**** INPUT MATERIAL ****
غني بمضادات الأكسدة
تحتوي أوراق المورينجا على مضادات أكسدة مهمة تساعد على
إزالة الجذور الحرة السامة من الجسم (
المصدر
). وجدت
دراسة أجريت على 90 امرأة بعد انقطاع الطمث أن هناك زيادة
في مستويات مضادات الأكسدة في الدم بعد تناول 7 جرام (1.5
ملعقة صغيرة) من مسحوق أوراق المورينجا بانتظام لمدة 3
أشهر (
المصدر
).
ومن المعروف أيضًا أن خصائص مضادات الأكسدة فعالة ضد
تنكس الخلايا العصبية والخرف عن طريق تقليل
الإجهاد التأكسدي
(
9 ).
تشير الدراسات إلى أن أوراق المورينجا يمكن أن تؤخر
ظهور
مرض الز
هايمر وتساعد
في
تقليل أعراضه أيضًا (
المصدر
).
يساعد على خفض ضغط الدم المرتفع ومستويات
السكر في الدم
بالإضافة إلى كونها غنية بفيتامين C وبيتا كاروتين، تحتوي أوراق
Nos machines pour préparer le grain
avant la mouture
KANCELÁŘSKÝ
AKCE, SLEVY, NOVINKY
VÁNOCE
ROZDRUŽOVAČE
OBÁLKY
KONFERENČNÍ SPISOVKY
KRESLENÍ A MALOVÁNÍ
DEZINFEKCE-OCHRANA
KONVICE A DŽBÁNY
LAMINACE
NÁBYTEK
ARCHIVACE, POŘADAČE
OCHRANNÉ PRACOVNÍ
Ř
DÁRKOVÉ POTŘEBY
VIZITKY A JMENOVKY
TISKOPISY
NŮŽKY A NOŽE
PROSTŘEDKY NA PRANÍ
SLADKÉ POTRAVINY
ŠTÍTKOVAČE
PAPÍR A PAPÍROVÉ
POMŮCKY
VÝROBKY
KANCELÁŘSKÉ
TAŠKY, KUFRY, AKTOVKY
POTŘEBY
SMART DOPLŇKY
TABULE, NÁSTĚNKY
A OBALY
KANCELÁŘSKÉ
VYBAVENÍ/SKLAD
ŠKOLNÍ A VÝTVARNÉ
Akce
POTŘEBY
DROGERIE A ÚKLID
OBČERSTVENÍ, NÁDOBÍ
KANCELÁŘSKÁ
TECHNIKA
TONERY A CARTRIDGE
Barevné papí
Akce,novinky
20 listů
****
**** INPUT MATERIAL ****
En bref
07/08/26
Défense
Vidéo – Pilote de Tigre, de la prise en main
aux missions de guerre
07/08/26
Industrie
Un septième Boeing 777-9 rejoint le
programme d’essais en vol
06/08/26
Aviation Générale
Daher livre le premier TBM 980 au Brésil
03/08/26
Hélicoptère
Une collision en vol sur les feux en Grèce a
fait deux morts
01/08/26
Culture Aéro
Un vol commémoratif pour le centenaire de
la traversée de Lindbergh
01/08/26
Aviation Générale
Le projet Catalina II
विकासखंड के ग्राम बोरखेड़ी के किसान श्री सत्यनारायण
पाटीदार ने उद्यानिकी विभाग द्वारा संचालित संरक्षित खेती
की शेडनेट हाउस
****
■ WHAT YOU WILL DO: Please copy each line of the material that has the string "تحتوي" somewhere in it.

■ ANSWER TO THIS EXERCISE:
تحتوي أوراق المورينجا على مضادات أكسدة مهمة تساعد على
بالإضافة إلى كونها غنية بفيتامين C وبيتا كاروتين، تحتوي أوراق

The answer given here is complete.